Sure, sure. My point is that she inspires the fringe, and that her candidacy will pull the party even farther to the right, because moderates have no balls in politics.
That's a good thing though. It's not necessarily about a "tea party candidate" winning the primary, but making sure that whomever does win has to spend time addressing the tea party issues. Most likely whomever does win will be a more moderate candidate, but if that moderate candidate can find a way to assure the tea party folks that he's got their principles in mind, while not scaring away the independents in the middle, that candidate will be a much stronger candidate and have a better chance of unseating Obama than one that just played the middle course from day one. Obviously, there are a ton of variables involved, and I'm not even going to attempt to guess how things will actually go. However, I do happen to think that the involvement in a broader set of issues based candidates in a primary is generally better for the party and it's also better for the people as a whole when a candidate comes out of the process.
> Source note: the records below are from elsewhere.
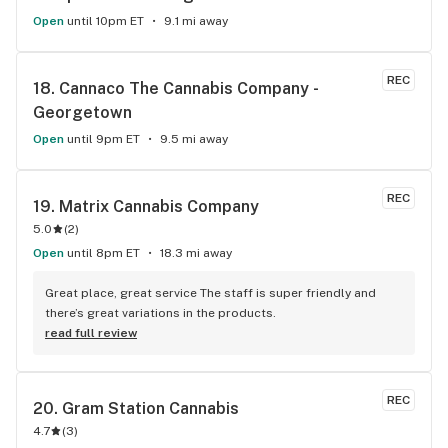
Open
until 10pm ET
9.1 mi away
REC
18. 
Cannaco The Cannabis Company - 
Georgetown
Open
until 9pm ET
9.5 mi away
REC
19. 
Matrix Cannabis Company
5.0
(
2
)
Open
until 8pm ET
18.3 mi away
Great place, great service The staff is super friendly and 
there’s great variations in the products.
read full review
REC
20. 
Gram Station Cannabis
4.7
(
3
)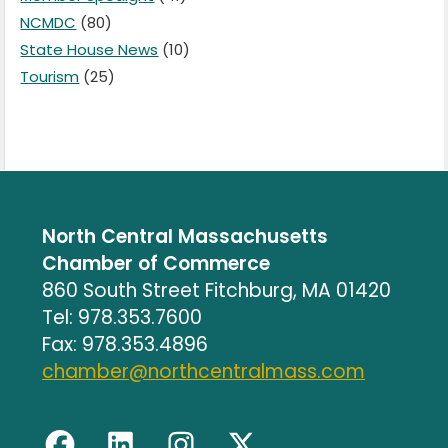
NCMDC
(80)
State House News
(10)
Tourism
(25)
North Central Massachusetts
Chamber of Commerce
860 South Street Fitchburg, MA 01420
Tel: 978.353.7600
Fax: 978.353.4896
chamber@northcentralmass.com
I don't want fringe candidates winning too much power in high office. However, I *do* want their ideas and issues to be part of what's taken into account when those who do win take those offices. Where those fringe candidates do harm is when they don't win a primary and then embark on a third party debacle, which almost always ends out badly for them and the party they were originally working with. I don't think Bachmann will do that though, so I'm not too concerned about here influence "tearing the party". Pulling them a bit? Again, that's a good thing IMO. We need more Republicans at least talking about the conservative principles espoused by the tea party.